START MATERIAL FOR THIS EXERCISE

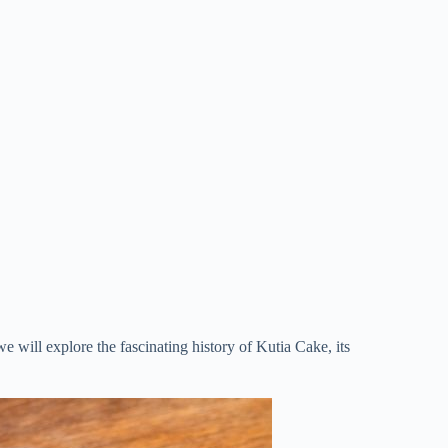
 we will explore the fascinating history of Kutia Cake, its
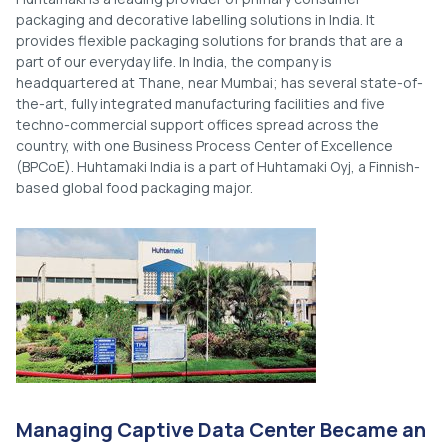
packaging and decorative labelling solutions in India. It
provides flexible packaging solutions for brands that are a
part of our everyday life. In India, the company is
headquartered at Thane, near Mumbai; has several state-of-
the-art, fully integrated manufacturing facilities and five
techno-commercial support offices spread across the
country, with one Business Process Center of Excellence
(BPCoE). Huhtamaki India is a part of Huhtamaki Oyj, a Finnish-
based global food packaging major.
Managing Captive Data Center Became an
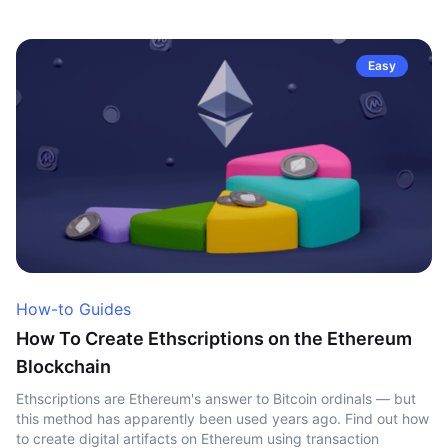
Easy
How-to Guides
How To Create Ethscriptions on the Ethereum
Blockchain
Ethscriptions are Ethereum's answer to Bitcoin ordinals — but
this method has apparently been used years ago. Find out how
to create digital artifacts on Ethereum using transaction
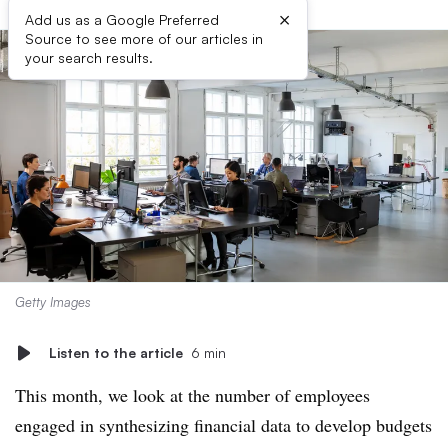
×
Add us as a Google Preferred
Source to see more of our articles in
your search results.
Getty Images
Listen to the article
6 min
This month, we look at the number of employees
engaged in synthesizing financial data to develop budgets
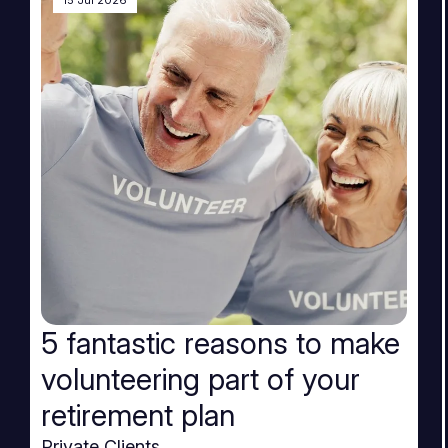
15 Jul 2026
5 fantastic reasons to make
volunteering part of your
retirement plan
Private Clients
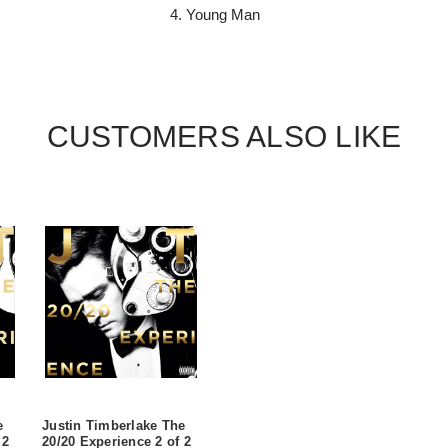
4. Young Man
CUSTOMERS ALSO LIKE
e
Justin Timberlake The
 2
20/20 Experience 2 of 2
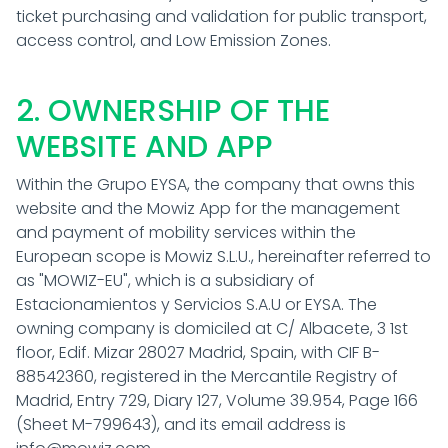
ticket purchasing and validation for public transport,
access control, and Low Emission Zones.
2. OWNERSHIP OF THE
WEBSITE AND APP
Within the Grupo EYSA, the company that owns this
website and the Mowiz App for the management
and payment of mobility services within the
European scope is Mowiz S.L.U., hereinafter referred to
as "MOWIZ-EU", which is a subsidiary of
Estacionamientos y Servicios S.A.U or EYSA. The
owning company is domiciled at C/ Albacete, 3 1st
floor, Edif. Mizar 28027 Madrid, Spain, with CIF B-
88542360, registered in the Mercantile Registry of
Madrid, Entry 729, Diary 127, Volume 39.954, Page 166
(Sheet M-799643), and its email address is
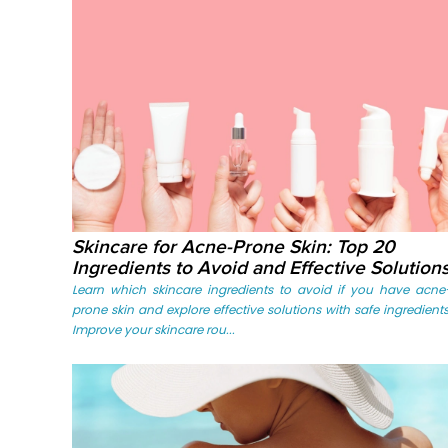
Skincare for Acne-Prone Skin: Top 20
Ingredients to Avoid and Effective Solution
Learn which skincare ingredients to avoid if you have acne
prone skin and explore effective solutions with safe ingredients
Improve your skincare rou...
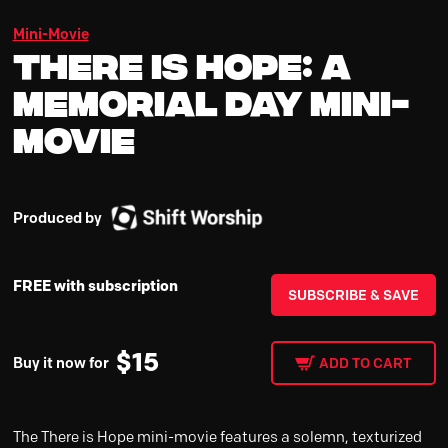
Mini-Movie
There is Hope: A
Memorial Day Mini-
Movie
Produced by
FREE with subscription
SUBSCRIBE & SAVE
$
15
Buy it now for
ADD TO CART
The There is Hope mini-movie features a solemn, texturized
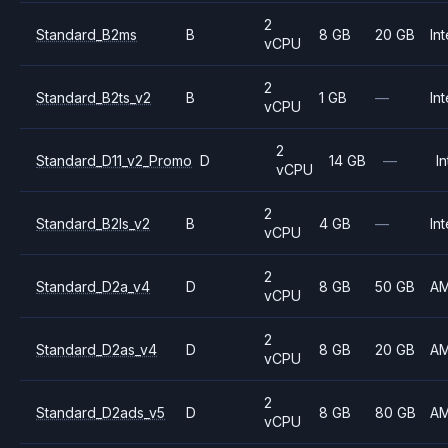
2
Standard_B2ms
B
8 GB
20 GB
Int
vCPU
2
Standard_B2ts_v2
B
1 GB
—
Int
vCPU
2
Standard_D11_v2_Promo
D
14 GB
—
In
vCPU
2
Standard_B2ls_v2
B
4 GB
—
Int
vCPU
2
Standard_D2a_v4
D
8 GB
50 GB
A
vCPU
2
Standard_D2as_v4
D
8 GB
20 GB
A
vCPU
2
Standard_D2ads_v5
D
8 GB
80 GB
A
vCPU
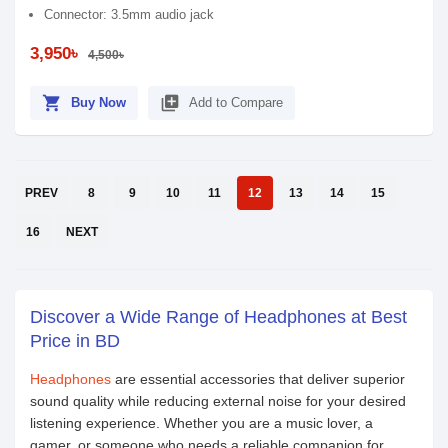
Connector: 3.5mm audio jack
3,950৳
4,500৳
shopping_cart
library_add
Buy Now
Add to Compare
PREV
8
9
10
11
12
13
14
15
16
NEXT
Discover a Wide Range of Headphones at Best
Price in BD
Headphones
are essential accessories that deliver superior
sound quality while reducing external noise for your desired
listening experience. Whether you are a music lover, a
gamer, or someone who needs a reliable companion for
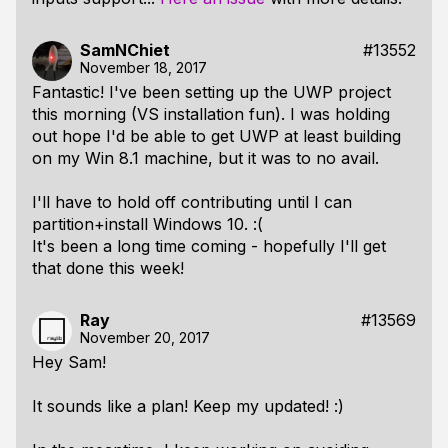
SamNChiet
#13552
November 18, 2017
Fantastic! I've been setting up the UWP project
this morning (VS installation fun). I was holding
out hope I'd be able to get UWP at least
building
on my Win 8.1 machine, but it was to no avail.
I'll have to hold off contributing until I can
partition+install Windows 10. :(
It's been a long time coming - hopefully I'll get
that done this week!
Ray
#13569
November 20, 2017
Hey Sam!
It sounds like a plan! Keep my updated! :)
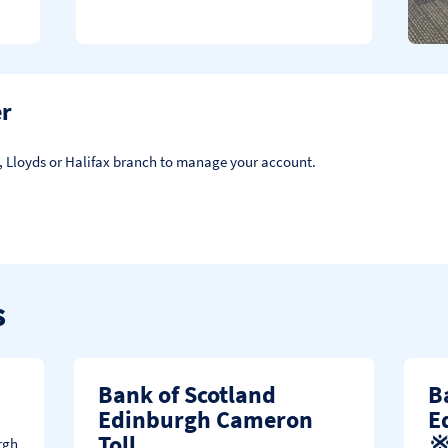
er
d, Lloyds or Halifax branch to manage your account.
s
Bank of Scotland
B
Edinburgh Cameron
E
Toll
rgh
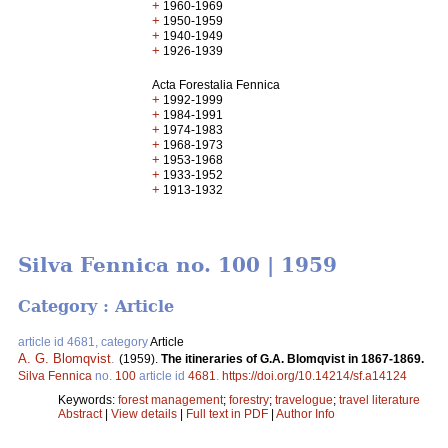
+
1960-1969
+
1950-1959
+
1940-1949
+
1926-1939
Acta Forestalia Fennica
+
1992-1999
+
1984-1991
+
1974-1983
+
1968-1973
+
1953-1968
+
1933-1952
+
1913-1932
Silva Fennica no. 100 | 1959
Category : Article
article id 4681, category
Article
A. G. Blomqvist
.
(1959).
The itineraries of G.A. Blomqvist in 1867-1869.
Silva Fennica
no.
100
article id
4681
.
https://doi.org/10.14214/sf.a14124
Keywords:
forest management
;
forestry
;
travelogue
;
travel literature
Abstract
|
View details
|
Full text in PDF
|
Author Info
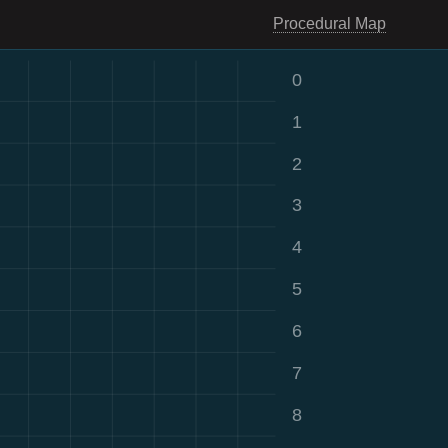
Procedural Map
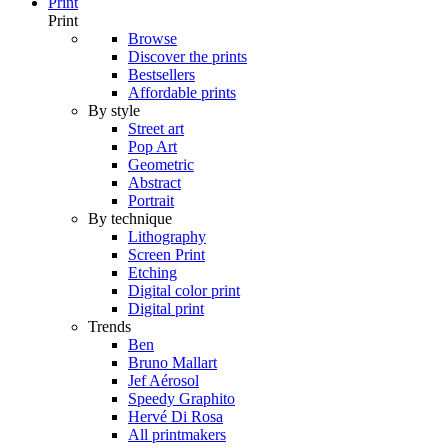
Print
Print
Browse
Discover the prints
Bestsellers
Affordable prints
By style
Street art
Pop Art
Geometric
Abstract
Portrait
By technique
Lithography
Screen Print
Etching
Digital color print
Digital print
Trends
Ben
Bruno Mallart
Jef Aérosol
Speedy Graphito
Hervé Di Rosa
All printmakers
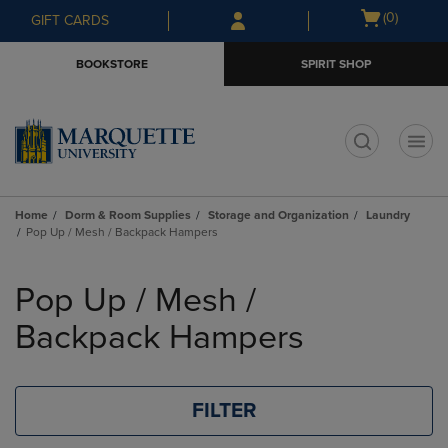
Skip
Skip
Open
(0)
GIFT CARDS
to
to
cart
main
main
menu
BOOKSTORE
SPIRIT SHOP
content
navigation
menu
t
Home
Dorm & Room Supplies
Storage and Organization
Laundry
Pop Up / Mesh / Backpack Hampers
Skip
to
Pop Up / Mesh /
products
Backpack Hampers
FILTER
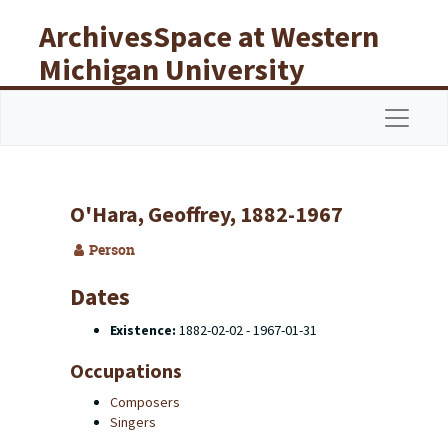
Skip to main content
ArchivesSpace at Western
Michigan University
Libraries
Navigat
O'Hara, Geoffrey, 1882-1967
Person
Dates
Existence:
1882-02-02 - 1967-01-31
Occupations
Composers
Singers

END MATERIAL FOR THIS EXERCISE

TO DO: Write out the data above exactly, minus any images.

RESPONSE:
 we will explore the fascinating history of Kutia Cake, its
packaging and decorative labelling solutions in India. It
provides flexible packaging solutions for brands that are a
part of our everyday life. In India, the company is
headquartered at Thane, near Mumbai; has several state-of-
the-art, fully integrated manufacturing facilities and five
techno-commercial support offices spread across the
country, with one Business Process Center of Excellence
(BPCoE). Huhtamaki India is a part of Huhtamaki Oyj, a Finnish-
based global food packaging major.
Managing Captive Data Center Became an
Easy
How-to Guides
How To Create Ethscriptions on the Ethereum
Blockchain
Ethscriptions are Ethereum's answer to Bitcoin ordinals — but
this method has apparently been used years ago. Find out how
to create digital artifacts on Ethereum using transaction
×
Add us as a Google Preferred
Source to see more of our articles in
your search results.
Getty Images
Listen to the article
6 min
This month, we look at the number of employees
engaged in synthesizing financial data to develop budgets
15 Jul 2026
5 fantastic reasons to make
volunteering part of your
retirement plan
Private Clients
4. Young Man
CUSTOMERS ALSO LIKE
e
Justin Timberlake The
 2
20/20 Experience 2 of 2
ticket purchasing and validation for public transport,
access control, and Low Emission Zones.
2. OWNERSHIP OF THE
WEBSITE AND APP
Within the Grupo EYSA, the company that owns this
website and the Mowiz App for the management
and payment of mobility services within the
European scope is Mowiz S.L.U., hereinafter referred to
as "MOWIZ-EU", which is a subsidiary of
Estacionamientos y Servicios S.A.U or EYSA. The
owning company is domiciled at C/ Albacete, 3 1st
floor, Edif. Mizar 28027 Madrid, Spain, with CIF B-
88542360, registered in the Mercantile Registry of
Madrid, Entry 729, Diary 127, Volume 39.954, Page 166
(Sheet M-799643), and its email address is
Skincare for Acne-Prone Skin: Top 20
Ingredients to Avoid and Effective Solution
Learn which skincare ingredients to avoid if you have acne
prone skin and explore effective solutions with safe ingredients
Improve your skincare rou...
Mini-Movie
There is Hope: A
Memorial Day Mini-
Movie
Produced by
FREE with subscription
SUBSCRIBE & SAVE
$
15
Buy it now for
ADD TO CART
The There is Hope mini-movie features a solemn, texturized
2
Standard_B2ms
B
8 GB
20 GB
Int
vCPU
2
Standard_B2ts_v2
B
1 GB
—
Int
vCPU
2
Standard_D11_v2_Promo
D
14 GB
—
In
vCPU
2
Standard_B2ls_v2
B
4 GB
—
Int
vCPU
2
Standard_D2a_v4
D
8 GB
50 GB
A
vCPU
2
Standard_D2as_v4
D
8 GB
20 GB
A
vCPU
2
Standard_D2ads_v5
D
8 GB
80 GB
A
vCPU
Connector: 3.5mm audio jack
3,950৳
4,500৳
shopping_cart
library_add
Buy Now
Add to Compare
PREV
8
9
10
11
12
13
14
15
16
NEXT
Discover a Wide Range of Headphones at Best
Price in BD
Headphones
are essential accessories that deliver superior
sound quality while reducing external noise for your desired
listening experience. Whether you are a music lover, a
gamer, or someone who needs a reliable companion for
SamNChiet
#13552
November 18, 2017
Fantastic! I've been setting up the UWP project
this morning (VS installation fun). I was holding
out hope I'd be able to get UWP at least
building
on my Win 8.1 machine, but it was to no avail.
I'll have to hold off contributing until I can
partition+install Windows 10. :(
It's been a long time coming - hopefully I'll get
that done this week!
Ray
#13569
November 20, 2017
Hey Sam!
It sounds like a plan! Keep my updated! :)
er
d, Lloyds or Halifax branch to manage your account.
s
Bank of Scotland
B
Edinburgh Cameron
E
Toll
rgh
+
1960-1969
+
1950-1959
+
1940-1949
+
1926-1939
Acta Forestalia Fennica
+
1992-1999
+
1984-1991
+
1974-1983
+
1968-1973
+
1953-1968
+
1933-1952
+
1913-1932
Silva Fennica no. 100 | 1959
Category : Article
article id 4681, category
Article
A. G. Blomqvist
.
(1959).
The itineraries of G.A. Blomqvist in 1867-1869.
Silva Fennica
no.
100
article id
4681
.
https://doi.org/10.14214/sf.a14124
Keywords:
forest management
;
forestry
;
travelogue
;
travel literature
Abstract
|
View details
|
Full text in PDF
|
Author Info
Procedural Map
Print
Print
Browse
Discover the prints
Bestsellers
Affordable prints
By style
Street art
Pop Art
Geometric
Abstract
Portrait
By technique
Lithography
Screen Print
Etching
Digital color print
Digital print
Trends
Ben
Bruno Mallart
Jef Aérosol
Speedy Graphito
Hervé Di Rosa
All printmakers
Skip
Skip
Open
(0)
GIFT CARDS
to
to
cart
main
main
menu
BOOKSTORE
SPIRIT SHOP
content
navigation
menu
t
Home
Dorm & Room Supplies
Storage and Organization
Laundry
Pop Up / Mesh / Backpack Hampers
Skip
to
Pop Up / Mesh /
products
Backpack Hampers
FILTER
Skip to main content
ArchivesSpace at Western
Michigan University
Libraries
Navigat
O'Hara, Geoffrey, 1882-1967
Person
Dates
Existence:
1882-02-02 - 1967-01-31
Occupations
Composers
Singers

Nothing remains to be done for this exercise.